Charley descended to get it--an unnecessary act, prompted, I suppose, by the sudden relief of finding that it was not lost.
He made his thanks marked. "It is my sister's," he concluded, to me, by way of explanation, in his slightly foreign accent. "It is not much, but it has got some stones and things in the handle."
We were favored with a bow from the veiled Hortense, shrill thanks from Kitty, and the car, turning, again left us in a moment.

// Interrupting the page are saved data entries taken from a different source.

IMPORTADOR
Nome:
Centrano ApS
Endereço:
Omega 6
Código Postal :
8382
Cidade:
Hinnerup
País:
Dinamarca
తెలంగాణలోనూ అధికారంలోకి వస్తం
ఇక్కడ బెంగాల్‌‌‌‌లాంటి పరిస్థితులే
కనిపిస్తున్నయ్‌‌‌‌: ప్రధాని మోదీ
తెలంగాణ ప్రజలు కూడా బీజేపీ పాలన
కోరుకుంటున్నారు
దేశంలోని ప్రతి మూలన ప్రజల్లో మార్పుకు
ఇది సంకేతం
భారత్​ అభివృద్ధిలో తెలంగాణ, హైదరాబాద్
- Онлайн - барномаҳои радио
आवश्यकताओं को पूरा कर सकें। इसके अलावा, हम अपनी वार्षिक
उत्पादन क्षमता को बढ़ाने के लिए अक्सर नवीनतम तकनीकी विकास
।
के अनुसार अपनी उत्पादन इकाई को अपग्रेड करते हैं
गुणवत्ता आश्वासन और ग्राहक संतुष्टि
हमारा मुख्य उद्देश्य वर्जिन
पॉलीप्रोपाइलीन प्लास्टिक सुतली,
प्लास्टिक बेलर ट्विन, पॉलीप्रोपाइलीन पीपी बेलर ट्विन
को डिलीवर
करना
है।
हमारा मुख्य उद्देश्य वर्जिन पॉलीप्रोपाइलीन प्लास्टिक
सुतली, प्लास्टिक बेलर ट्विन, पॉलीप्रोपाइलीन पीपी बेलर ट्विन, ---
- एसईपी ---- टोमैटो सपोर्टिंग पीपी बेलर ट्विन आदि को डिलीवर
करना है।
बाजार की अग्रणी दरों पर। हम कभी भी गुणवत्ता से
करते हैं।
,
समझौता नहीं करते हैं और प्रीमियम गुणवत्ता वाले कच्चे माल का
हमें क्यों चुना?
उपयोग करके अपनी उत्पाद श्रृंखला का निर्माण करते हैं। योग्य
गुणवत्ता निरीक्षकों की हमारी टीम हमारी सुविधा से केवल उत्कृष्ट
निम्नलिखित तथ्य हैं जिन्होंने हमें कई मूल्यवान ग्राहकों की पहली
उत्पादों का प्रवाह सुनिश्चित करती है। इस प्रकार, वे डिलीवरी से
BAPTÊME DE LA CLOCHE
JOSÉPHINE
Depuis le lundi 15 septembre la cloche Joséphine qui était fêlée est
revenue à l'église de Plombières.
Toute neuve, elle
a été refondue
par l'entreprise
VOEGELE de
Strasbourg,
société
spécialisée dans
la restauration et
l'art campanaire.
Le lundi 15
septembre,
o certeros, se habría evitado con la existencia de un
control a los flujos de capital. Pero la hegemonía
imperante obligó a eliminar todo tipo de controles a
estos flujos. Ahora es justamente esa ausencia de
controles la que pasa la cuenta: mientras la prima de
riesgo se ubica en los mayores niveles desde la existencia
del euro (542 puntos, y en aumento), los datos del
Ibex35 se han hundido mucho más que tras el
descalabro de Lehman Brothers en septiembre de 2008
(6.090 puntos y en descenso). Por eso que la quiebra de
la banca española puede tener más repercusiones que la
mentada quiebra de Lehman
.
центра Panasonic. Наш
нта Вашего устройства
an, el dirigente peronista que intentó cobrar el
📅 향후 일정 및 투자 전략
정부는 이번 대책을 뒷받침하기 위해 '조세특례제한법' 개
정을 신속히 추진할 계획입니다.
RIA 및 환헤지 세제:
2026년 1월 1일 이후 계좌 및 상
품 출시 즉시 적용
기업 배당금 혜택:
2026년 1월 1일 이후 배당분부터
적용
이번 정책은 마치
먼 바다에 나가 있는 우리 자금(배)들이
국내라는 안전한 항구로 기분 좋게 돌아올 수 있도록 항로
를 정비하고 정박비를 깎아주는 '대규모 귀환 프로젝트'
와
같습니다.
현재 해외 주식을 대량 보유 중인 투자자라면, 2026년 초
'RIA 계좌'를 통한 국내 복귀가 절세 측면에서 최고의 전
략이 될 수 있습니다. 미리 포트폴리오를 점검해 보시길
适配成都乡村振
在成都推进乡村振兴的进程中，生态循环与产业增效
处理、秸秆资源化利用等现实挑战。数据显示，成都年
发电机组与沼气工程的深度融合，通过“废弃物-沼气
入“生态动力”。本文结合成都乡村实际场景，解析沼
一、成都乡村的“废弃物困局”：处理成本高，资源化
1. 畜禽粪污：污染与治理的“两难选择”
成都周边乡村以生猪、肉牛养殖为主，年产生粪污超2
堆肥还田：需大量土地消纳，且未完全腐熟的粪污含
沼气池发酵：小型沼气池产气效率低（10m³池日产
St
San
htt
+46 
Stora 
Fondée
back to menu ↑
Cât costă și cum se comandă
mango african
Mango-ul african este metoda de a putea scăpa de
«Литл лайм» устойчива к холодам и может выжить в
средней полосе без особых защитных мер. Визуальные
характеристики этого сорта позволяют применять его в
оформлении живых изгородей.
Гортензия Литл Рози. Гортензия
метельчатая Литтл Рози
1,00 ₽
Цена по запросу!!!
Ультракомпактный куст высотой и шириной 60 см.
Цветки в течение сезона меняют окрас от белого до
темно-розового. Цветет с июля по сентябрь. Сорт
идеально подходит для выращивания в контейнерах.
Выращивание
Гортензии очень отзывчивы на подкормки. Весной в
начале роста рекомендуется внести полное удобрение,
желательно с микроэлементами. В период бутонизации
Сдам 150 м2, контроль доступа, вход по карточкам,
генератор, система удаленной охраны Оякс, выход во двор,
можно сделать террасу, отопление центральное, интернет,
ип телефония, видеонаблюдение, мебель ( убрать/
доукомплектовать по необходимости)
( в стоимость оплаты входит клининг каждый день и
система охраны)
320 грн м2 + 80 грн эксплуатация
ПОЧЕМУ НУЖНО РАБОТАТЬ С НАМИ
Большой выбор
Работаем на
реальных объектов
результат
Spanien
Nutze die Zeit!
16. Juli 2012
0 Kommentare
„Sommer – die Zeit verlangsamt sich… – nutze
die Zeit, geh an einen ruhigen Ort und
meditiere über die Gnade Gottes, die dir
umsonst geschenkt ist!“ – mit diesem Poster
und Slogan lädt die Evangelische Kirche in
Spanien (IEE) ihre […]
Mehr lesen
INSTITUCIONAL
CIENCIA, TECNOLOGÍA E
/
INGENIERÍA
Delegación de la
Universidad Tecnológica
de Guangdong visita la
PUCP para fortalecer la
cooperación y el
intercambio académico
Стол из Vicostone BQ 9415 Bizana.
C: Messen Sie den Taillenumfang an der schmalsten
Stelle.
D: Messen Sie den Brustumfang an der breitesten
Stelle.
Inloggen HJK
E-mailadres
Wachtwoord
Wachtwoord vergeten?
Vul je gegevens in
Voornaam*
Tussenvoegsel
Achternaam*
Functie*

"You've got a Frenchman along," I said.
"Little Gazza," Beverly returned. "Italian; though from his morals you'd never guess he wasn't Parisian. Great people in Rome. Hereditary right to do something in the presence of the Pope--or not to do it, I forget which. Not a bit of a bad little sort, Gazza. He has just sold a lot of old furniture--Renaissance--Lorenzo du Borgia--that sort of jolly old truck--to Bohm, you know."
I didn't know.
"Oh, yes, you do, old boy. Harry Bohm, of Bohm & Cohn. Everybody knows Bohm, and we'll all be knowing Cohn by next year. Gazza has sold him a lot of furniture, too. Bohm's from Pittsfield, or South Lee, or East Canaan, or West Stockbridge, or some of those other back-country cider presses that squirt some of the hardest propositions into Wall Street.
He's just back from buying a railroad, and four or five mines in Mexico.
Bohm represents Christianity in the firm. At Newport they call him the military attache to Jerusalem. He's the big chap that sat behind me in the car. He'll marry Kitty as soon as she can get her divorce. Bohm's a jolly old sort--and I tell you, you old sourbelly, you're letting this Southern moss grow over you a bit. Hey? What? Yellow rich isn't half bad, and I'll say it myself, and pretend it's mine; but hang it, old man, their children won't be worse than lemon-colored, and the grandchildren will be white!"
"Just in time," I exclaimed, "to take a back seat with their evaporated fortunes!"
Beverly chuckled. "Well, if they do evaporate, there will be new ones.
Now don't walk along making Mayflower eyes at me. I'm no Puritan, and my people have had a front seat since pretty early in the game, which I'm holding on to, you know. And by Jove, old man, I tell you, if you wish to hold on nowadays, you can't be drawing lines! If you don't want to see yourself jolly well replaced, you must fall in with the replacers.
Our blooming old republic is merely the quickest process of endless replacing yet discovered, and you take my tip, and back the replacers!
That's where Miss Rieppe, for all her Kings Port traditions, shows sense."
I turned square on him. "Then she has broken it?"
"Broken what?"
"Her engagement to John Mayrant. You mean to say that you didn't--?"